In Korea, measles caused serious deaths in the pediatric population before the introduction of measles vaccination, and about 1 million children, or about 20% of the children’s population, were infected with measles, resulting in 20,000 deaths [5]. The national free vaccination program was introduced in 1985, and the requirement for compulsory second doses of vaccination before elementary school entry was established in 1997. In 2006, Korea complied with all standards of measles elimination presented by the WHO, and measles elimination was verified by the WHO in 2014 [6]. However, Korea also reported the highest number of measles cases (194) in 2019 [7]. With regard to the route of the infection, 86 individuals (44.3%) had a history of overseas travel and 74 (38.1%) had nosocomial exposure in hospitals. One hundred twenty patients (61.9%) were in the 20–39 years age group. The characteristic features of this epidemic were measles infections in young healthcare workers (HCWs) after exposure to measles patients and breakthrough measles infections among previously immunized people with two-dose measles vaccination [8,9,10]. Under the Occupational Safety and Health Act, medical institutions were encouraged to determine the measles immunity status of HCWs and implement outbreak response immunization (ORI) activities with two doses of MCV for susceptible workers [7].

Breakthrough infections among previously immunized people are a common problem in countries with high vaccination coverage; moreover, measles elimination has been sustained over several decades and appears to occur when vaccinated groups are not exposed to measles, which might induce natural boosting [11,12,13,14]. While implementing ORI activities in highly vaccinated populations with low measles incidences, targeted campaigns could be of greater benefit [15, 16] and differentiating primary or secondary vaccine failure is important for strategies to control measles in settings in which the disease has been eliminated [17]. The aim of this study was to investigate the changes in and correlations between neutralizing antibody titers and avidity over time after ORI among three populations, specifically those with natural infection, those seropositive after being vaccinated with two doses of the measles-mumps-rubella (MMR) vaccine, and those who were seronegative after two doses of the vaccine. Another objective was to determine whether primary or secondary vaccine failure occurred in seronegative populations.

Subjects and methods

ORI activities

In February 2019, the Korea University Ansan Hospital conducted MeV IgG tests on all HCWs in accordance with an administrative order during measles outbreaks in Ansan, Gyeonggi-do. Among all 1278 HCWs, there was one confirmed case of community-transmitted measles. 1202 (94.1%) were positive for IgG, 21 (1.6%) were equivocal, and 55 (4.3%) were negative. All seronegative or equivocal workers received two doses of the MMR vaccine 4 weeks apart. The vaccine used was manufactured by Merck Sharp and Dohme (USA) and contained the Enders’ Edmonston measles strain (strength > 3.0 log tissue culture infectious doses [TCID50]), Jeryl Lynn mumps strain (> 4.1 log TCID50), and Wistar RA 27/3 rubella strain (> 3.0 log TCID50).

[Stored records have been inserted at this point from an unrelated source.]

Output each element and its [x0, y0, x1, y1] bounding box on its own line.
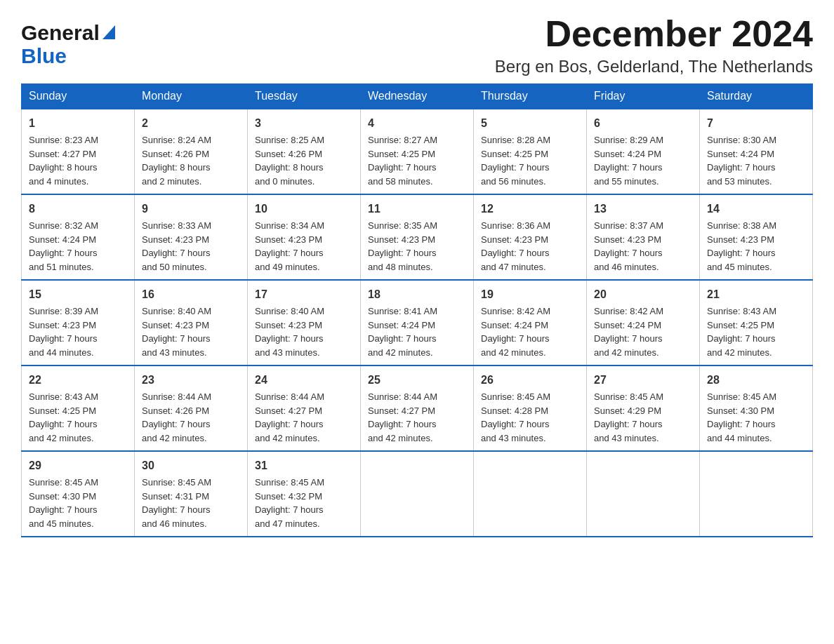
day-sunset: Sunset: 4:26 PM — [255, 149, 322, 159]
day-daylight-label: Daylight: 7 hours — [594, 248, 663, 258]
day-sunset: Sunset: 4:30 PM — [29, 491, 96, 502]
day-sunset: Sunset: 4:25 PM — [29, 405, 96, 416]
calendar-cell: 20 Sunrise: 8:42 AM Sunset: 4:24 PM Dayl… — [587, 280, 700, 365]
day-daylight-label: Daylight: 7 hours — [255, 248, 324, 258]
day-number: 5 — [481, 115, 579, 132]
day-number: 3 — [255, 115, 353, 132]
day-daylight-label: Daylight: 7 hours — [481, 333, 550, 344]
day-daylight-label: Daylight: 7 hours — [594, 333, 663, 344]
day-sunrise: Sunrise: 8:45 AM — [142, 477, 211, 488]
calendar-cell: 21 Sunrise: 8:43 AM Sunset: 4:25 PM Dayl… — [700, 280, 813, 365]
month-title: December 2024 — [495, 14, 813, 54]
day-sunrise: Sunrise: 8:45 AM — [594, 391, 663, 402]
day-number: 2 — [142, 115, 240, 132]
day-number: 12 — [481, 201, 579, 217]
day-daylight-label: Daylight: 7 hours — [594, 162, 663, 173]
day-sunrise: Sunrise: 8:29 AM — [594, 135, 663, 145]
calendar-cell: 3 Sunrise: 8:25 AM Sunset: 4:26 PM Dayli… — [248, 109, 361, 194]
day-daylight-minutes: and 53 minutes. — [707, 176, 772, 187]
day-number: 25 — [368, 372, 466, 389]
day-daylight-minutes: and 42 minutes. — [368, 347, 433, 358]
day-sunset: Sunset: 4:24 PM — [29, 234, 96, 245]
calendar-cell: 26 Sunrise: 8:45 AM Sunset: 4:28 PM Dayl… — [474, 365, 587, 451]
day-daylight-minutes: and 43 minutes. — [255, 347, 320, 358]
day-number: 14 — [707, 201, 805, 217]
header-wednesday: Wednesday — [361, 84, 474, 109]
calendar-cell: 8 Sunrise: 8:32 AM Sunset: 4:24 PM Dayli… — [22, 194, 135, 280]
day-daylight-minutes: and 46 minutes. — [142, 518, 207, 529]
day-number: 9 — [142, 201, 240, 217]
day-number: 8 — [29, 201, 127, 217]
calendar-cell: 25 Sunrise: 8:44 AM Sunset: 4:27 PM Dayl… — [361, 365, 474, 451]
day-sunset: Sunset: 4:28 PM — [481, 405, 548, 416]
header-sunday: Sunday — [22, 84, 135, 109]
day-daylight-minutes: and 58 minutes. — [368, 176, 433, 187]
calendar-cell: 14 Sunrise: 8:38 AM Sunset: 4:23 PM Dayl… — [700, 194, 813, 280]
day-daylight-label: Daylight: 8 hours — [255, 162, 324, 173]
day-daylight-minutes: and 2 minutes. — [142, 176, 201, 187]
day-number: 15 — [29, 286, 127, 303]
day-daylight-label: Daylight: 7 hours — [255, 504, 324, 515]
day-daylight-label: Daylight: 7 hours — [255, 333, 324, 344]
day-daylight-minutes: and 42 minutes. — [142, 433, 207, 443]
day-sunrise: Sunrise: 8:45 AM — [255, 477, 324, 488]
day-number: 31 — [255, 457, 353, 474]
day-sunrise: Sunrise: 8:28 AM — [481, 135, 550, 145]
day-number: 7 — [707, 115, 805, 132]
svg-marker-0 — [102, 25, 115, 39]
day-daylight-label: Daylight: 7 hours — [481, 162, 550, 173]
day-sunset: Sunset: 4:24 PM — [368, 320, 435, 330]
calendar-cell: 27 Sunrise: 8:45 AM Sunset: 4:29 PM Dayl… — [587, 365, 700, 451]
day-sunrise: Sunrise: 8:43 AM — [707, 306, 776, 316]
day-number: 20 — [594, 286, 692, 303]
day-sunrise: Sunrise: 8:40 AM — [255, 306, 324, 316]
day-sunrise: Sunrise: 8:34 AM — [255, 220, 324, 231]
day-sunset: Sunset: 4:24 PM — [707, 149, 774, 159]
day-sunrise: Sunrise: 8:24 AM — [142, 135, 211, 145]
day-sunrise: Sunrise: 8:40 AM — [142, 306, 211, 316]
calendar-cell: 12 Sunrise: 8:36 AM Sunset: 4:23 PM Dayl… — [474, 194, 587, 280]
calendar-cell: 2 Sunrise: 8:24 AM Sunset: 4:26 PM Dayli… — [135, 109, 248, 194]
location-title: Berg en Bos, Gelderland, The Netherlands — [495, 57, 813, 76]
day-number: 11 — [368, 201, 466, 217]
day-daylight-minutes: and 44 minutes. — [29, 347, 94, 358]
day-sunrise: Sunrise: 8:37 AM — [594, 220, 663, 231]
day-sunrise: Sunrise: 8:36 AM — [481, 220, 550, 231]
calendar-cell: 28 Sunrise: 8:45 AM Sunset: 4:30 PM Dayl… — [700, 365, 813, 451]
day-sunset: Sunset: 4:25 PM — [481, 149, 548, 159]
day-sunrise: Sunrise: 8:25 AM — [255, 135, 324, 145]
day-sunrise: Sunrise: 8:23 AM — [29, 135, 98, 145]
calendar-cell: 24 Sunrise: 8:44 AM Sunset: 4:27 PM Dayl… — [248, 365, 361, 451]
day-sunrise: Sunrise: 8:45 AM — [29, 477, 98, 488]
day-number: 28 — [707, 372, 805, 389]
calendar-cell — [700, 451, 813, 537]
day-daylight-minutes: and 42 minutes. — [481, 347, 546, 358]
calendar-cell: 6 Sunrise: 8:29 AM Sunset: 4:24 PM Dayli… — [587, 109, 700, 194]
day-daylight-minutes: and 42 minutes. — [594, 347, 659, 358]
day-sunrise: Sunrise: 8:41 AM — [368, 306, 437, 316]
day-number: 29 — [29, 457, 127, 474]
day-daylight-minutes: and 42 minutes. — [255, 433, 320, 443]
day-daylight-minutes: and 48 minutes. — [368, 262, 433, 272]
logo-triangle-icon — [102, 25, 115, 42]
day-sunset: Sunset: 4:23 PM — [707, 234, 774, 245]
day-number: 27 — [594, 372, 692, 389]
day-daylight-label: Daylight: 7 hours — [368, 333, 437, 344]
day-daylight-minutes: and 47 minutes. — [481, 262, 546, 272]
calendar-cell — [361, 451, 474, 537]
day-daylight-label: Daylight: 7 hours — [142, 333, 211, 344]
calendar-cell: 4 Sunrise: 8:27 AM Sunset: 4:25 PM Dayli… — [361, 109, 474, 194]
calendar-cell: 17 Sunrise: 8:40 AM Sunset: 4:23 PM Dayl… — [248, 280, 361, 365]
day-number: 23 — [142, 372, 240, 389]
day-daylight-minutes: and 43 minutes. — [142, 347, 207, 358]
header-monday: Monday — [135, 84, 248, 109]
calendar-cell: 31 Sunrise: 8:45 AM Sunset: 4:32 PM Dayl… — [248, 451, 361, 537]
calendar-cell: 13 Sunrise: 8:37 AM Sunset: 4:23 PM Dayl… — [587, 194, 700, 280]
day-sunrise: Sunrise: 8:42 AM — [594, 306, 663, 316]
calendar-cell: 18 Sunrise: 8:41 AM Sunset: 4:24 PM Dayl… — [361, 280, 474, 365]
day-sunrise: Sunrise: 8:44 AM — [142, 391, 211, 402]
header-thursday: Thursday — [474, 84, 587, 109]
day-sunset: Sunset: 4:26 PM — [142, 149, 209, 159]
day-daylight-minutes: and 42 minutes. — [29, 433, 94, 443]
calendar-cell: 9 Sunrise: 8:33 AM Sunset: 4:23 PM Dayli… — [135, 194, 248, 280]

Study design and population

The study population was divided into three groups of 40 individuals each, namely, the natural immunity group (Group 1), the vaccine-induced immunity group (Group 2), and vaccine failure group (Group 3). The criteria for each group were as follows: Group 1 was classified as MeV-IgG seropositive subjects with a history of infection or born before 1968. Group 2 was classified as MeV IgG-seropositive people with primary measles vaccination without a history of infection and born after 1968. Group 3 was classified as MeV IgG-seronegative subjects with primary measles vaccination. In Korea, the measles vaccine was first introduced in 1965, and the seroprevalence rate was 95.4% in the 30–34 year-old group in the national measles immunogenicity study in 2002. Therefore, those born before 1968 were considered to have natural immunity to measles through expert consensus. Plasma was obtained from all groups at baseline and 4 and 6 months after ORI; two doses of the MMR vaccine were administered to seronegative subjects. This study was conducted on those who agreed to participate in this study among all healthcare workers who were tested for measles. Based on 40 of the 55 seronegative subjects who agreed to participate in the study, 80 seropositive subjects who agreed to participate in the study were included.

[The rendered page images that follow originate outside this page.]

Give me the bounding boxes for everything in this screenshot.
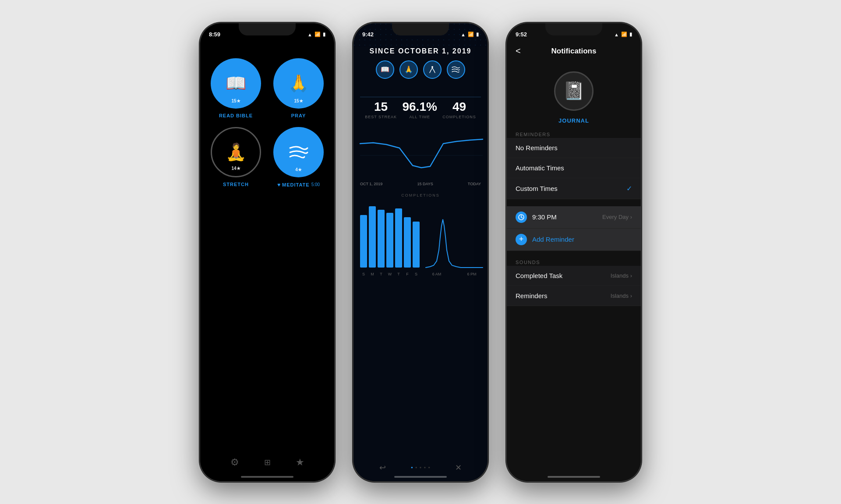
- settings-icon[interactable]: ⚙: [230, 457, 239, 468]
- time-value: 9:30 PM: [532, 213, 597, 221]
- time-entry-row[interactable]: 9:30 PM Every Day ›: [507, 206, 641, 229]
- favorites-icon[interactable]: ★: [296, 457, 304, 468]
- stats-header: SINCE OCTOBER 1, 2019 📖 🙏: [353, 47, 488, 79]
- wifi-icon-2: 📶: [468, 32, 474, 37]
- stretch-stars: 14★: [231, 166, 240, 171]
- journal-icon-container: 📓: [554, 71, 594, 111]
- reminders-sound-row[interactable]: Reminders Islands ›: [507, 286, 641, 306]
- svg-line-26: [521, 217, 523, 218]
- home-indicator-1: [241, 476, 293, 478]
- page-dots: ● ● ● ● ●: [411, 465, 430, 469]
- task-pray[interactable]: 🙏 15★ PRAY: [272, 58, 325, 118]
- no-reminders-label: No Reminders: [516, 144, 558, 152]
- completions-value: 49: [442, 100, 476, 114]
- notch-1: [239, 23, 296, 35]
- custom-times-row[interactable]: Custom Times ✓: [507, 178, 641, 199]
- reminders-sound-label: Reminders: [516, 292, 548, 300]
- sounds-list: Completed Task Islands › Reminders Islan…: [507, 266, 641, 306]
- stretch-label: STRETCH: [223, 182, 249, 187]
- stat-completions: 49 COMPLETIONS: [442, 100, 476, 119]
- home-indicator-3: [548, 476, 600, 478]
- svg-text:F: F: [406, 272, 409, 276]
- grid-icon[interactable]: ⊞: [264, 458, 271, 467]
- svg-rect-8: [360, 215, 367, 268]
- task-circle-pray: 🙏 15★: [273, 58, 324, 109]
- stat-icon-bible[interactable]: 📖: [376, 60, 394, 79]
- status-icons-2: ▲ 📶 ▮: [461, 32, 479, 37]
- journal-icon: 📓: [563, 81, 585, 101]
- back-button[interactable]: <: [516, 46, 521, 56]
- pray-stars: 15★: [294, 99, 303, 103]
- svg-text:M: M: [371, 272, 374, 276]
- label-mid: 15 DAYS: [417, 182, 433, 186]
- sounds-section: SOUNDS Completed Task Islands › Reminder…: [507, 260, 641, 306]
- time-1: 8:59: [209, 31, 220, 38]
- close-icon[interactable]: ✕: [455, 463, 462, 472]
- phone-3: 9:52 ▲ 📶 ▮ < Notifications 📓 JOURNAL R: [506, 22, 642, 482]
- svg-rect-14: [413, 222, 420, 268]
- svg-text:6 AM: 6 AM: [432, 272, 442, 276]
- svg-rect-12: [395, 208, 402, 268]
- custom-times-label: Custom Times: [516, 185, 558, 192]
- status-icons-3: ▲ 📶 ▮: [614, 32, 632, 37]
- stretch-icon: 🧘: [226, 142, 246, 162]
- svg-rect-13: [404, 217, 411, 268]
- bible-label: READ BIBLE: [219, 113, 253, 118]
- alltime-desc: ALL TIME: [402, 115, 437, 119]
- streak-desc: BEST STREAK: [365, 115, 397, 119]
- wind-icon: [288, 145, 310, 160]
- svg-text:S: S: [415, 272, 417, 276]
- phone-2: 9:42 ▲ 📶 ▮ SINCE OCTOBER 1, 2019 📖 🙏: [353, 22, 488, 482]
- add-reminder-row[interactable]: + Add Reminder: [507, 229, 641, 251]
- label-end: TODAY: [468, 182, 481, 186]
- stats-divider: [360, 97, 481, 97]
- svg-text:T: T: [397, 272, 400, 276]
- stat-alltime: 96.1% ALL TIME: [402, 100, 437, 119]
- time-3: 9:52: [516, 31, 527, 38]
- automatic-times-row[interactable]: Automatic Times: [507, 158, 641, 178]
- streak-value: 15: [365, 100, 397, 114]
- add-reminder-label: Add Reminder: [532, 236, 574, 243]
- since-date: SINCE OCTOBER 1, 2019: [353, 47, 488, 55]
- task-meditate[interactable]: 4★ ♥ MEDITATE 5:00: [272, 127, 325, 188]
- reminders-section: REMINDERS No Reminders Automatic Times C…: [507, 132, 641, 306]
- time-2: 9:42: [362, 31, 374, 38]
- completed-task-label: Completed Task: [516, 272, 562, 279]
- reminders-list: No Reminders Automatic Times Custom Time…: [507, 138, 641, 199]
- svg-rect-11: [386, 213, 393, 268]
- phone2-screen: 9:42 ▲ 📶 ▮ SINCE OCTOBER 1, 2019 📖 🙏: [353, 23, 488, 481]
- svg-rect-10: [378, 210, 385, 268]
- svg-text:T: T: [380, 272, 382, 276]
- stat-icon-stretch[interactable]: [423, 60, 442, 79]
- bottom-nav-2: ↩ ● ● ● ● ● ✕: [353, 463, 488, 472]
- svg-text:6 PM: 6 PM: [467, 272, 476, 276]
- bottom-bar-1: ⚙ ⊞ ★: [200, 457, 334, 468]
- stat-icon-pray[interactable]: 🙏: [399, 60, 418, 79]
- chart-labels: OCT 1, 2019 15 DAYS TODAY: [360, 182, 481, 186]
- notch-2: [392, 23, 449, 35]
- stat-icon-meditate[interactable]: [447, 60, 465, 79]
- home-indicator-2: [394, 476, 447, 478]
- task-stretch[interactable]: 🧘 14★ STRETCH: [209, 127, 263, 188]
- share-icon[interactable]: ↩: [379, 463, 386, 472]
- notifications-header: < Notifications: [507, 42, 641, 60]
- task-read-bible[interactable]: 📖 15★ READ BIBLE: [209, 58, 263, 118]
- wifi-icon-3: 📶: [621, 32, 627, 37]
- signal-icon: ▲: [307, 32, 312, 37]
- journal-label: JOURNAL: [507, 117, 641, 124]
- task-grid: 📖 15★ READ BIBLE 🙏 15★ PRAY 🧘: [209, 58, 325, 188]
- battery-icon: ▮: [323, 32, 325, 37]
- phone1-screen: 8:59 ▲ 📶 ▮ 📖 15★ READ BIBLE: [200, 23, 334, 481]
- no-reminders-row[interactable]: No Reminders: [507, 138, 641, 158]
- completed-task-row[interactable]: Completed Task Islands ›: [507, 266, 641, 286]
- pray-icon: 🙏: [288, 74, 309, 93]
- battery-icon-3: ▮: [629, 32, 632, 37]
- completions-section-label: COMPLETIONS: [353, 193, 488, 197]
- task-circle-bible: 📖 15★: [211, 58, 261, 109]
- svg-rect-9: [369, 206, 376, 268]
- signal-icon-3: ▲: [614, 32, 619, 37]
- clock-icon: [516, 211, 527, 223]
- svg-text:W: W: [388, 272, 392, 276]
- phone-1: 8:59 ▲ 📶 ▮ 📖 15★ READ BIBLE: [199, 22, 335, 482]
- automatic-times-label: Automatic Times: [516, 164, 564, 172]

MeV IgG enzyme-linked immunoassay (ELISA)

ELISA is an easy, rapid, and automated method that is widely used for measuring antibodies. Since ELISA measures the total measles-specific antibody titer, its specificity is lower than that of other tests. The LIAISON Measles IgG ELISA kit (DiaSorin, USA) was used to measure measles IgG, and the experiment was performed as per the protocol. The results, specifically < 13.5 AU/mL, 13.5–16.4 AU/mL, and > 16.5 AU/mL, were interpreted as negative, equivocal, and positive, respectively.

Plaque reduction neutralization test (PRNT)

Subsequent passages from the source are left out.